A tonic note is one that represents the key of your song. For example, the tonic note of G major is G. Starting a verse melody on a non-tonic note like this is very common in most popular music genres, and starting on the 5th note of the key is a particular favourite of Cohen: “Hallelujah” (G in the key of C major); “Closing Time” (D in the key of G major); “Take This Waltz” (F# in the key of B major); and countless others.
The benefit to starting your verse on a note other than the tonic note is that it immediately generates momentum and musical energy. In music, you can define energy by its main quality: anything that provides an incentive to keep listening. A non-tonic note feels pleasantly unstable, making the listener feel that the solid, stable sound of the tonic note will eventually happen. The lack of a tonic note in the melody results in coercing listeners to want to wait for it.
You’ll find that writing a verse melody that dwells on the dominant note often allows you the option of moving up or down from there with relative ease, and indeed Cohen’s music undulates tantalizingly first above and then below that starting note in most of his dominant note starts.

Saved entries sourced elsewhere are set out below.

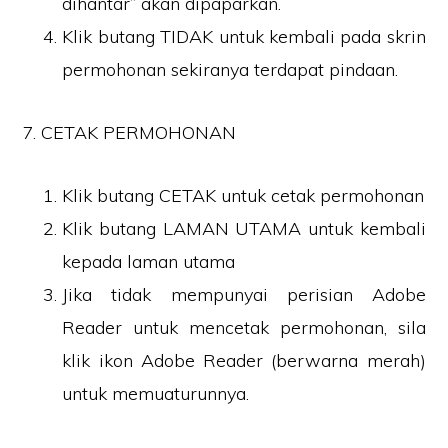
dihantar” akan dipaparkan.
Klik butang TIDAK untuk kembali pada skrin
permohonan sekiranya terdapat pindaan.
7. CETAK PERMOHONAN
Klik butang CETAK untuk cetak permohonan
Klik butang LAMAN UTAMA untuk kembali
kepada laman utama
Jika tidak mempunyai perisian Adobe
Reader untuk mencetak permohonan, sila
klik ikon Adobe Reader (berwarna merah)
untuk memuaturunnya.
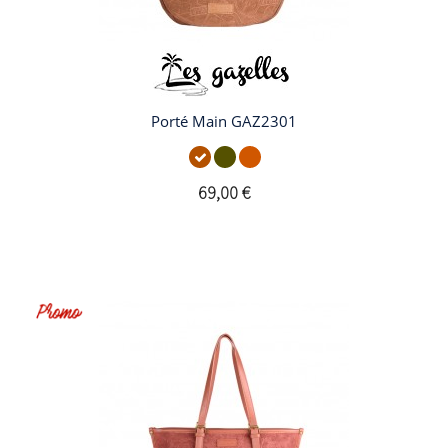
Porté Main GAZ2301
69,00 €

Other songwriters love the mesmerizing quality that comes from “sitting on the dominant.” Give Thad Kopec’s “You Will Know Who I Am” a listen, and you’ll hear the enticing quality of a melody that references the dominant note as an important source of musical energy.
And you can also hear the musical satisfaction that comes from hearing that verse melody eventually move down and cadence on the tonic note. It’s a gorgeous tune, and hope that we hear a lot more from Kopec in the future.
I’ve mentioned mainly verse melodies in this post, because it’s the verse that needs a good amount of momentum and enticement to keep audiences listening until the chorus. You’ll find that chorus melodies feature the tonic note a lot more, particularly toward the latter half of chorus melodies. The tonic note gives a kind of musical release that’s a common feature of choruses.
Offering too much tonic note in the verse can compromise musical energy. So in your verse melodies, look for ways of avoiding too much tonic note. You should find what you’re looking for by starting verses on either the 5th or 3rd note of your chosen key.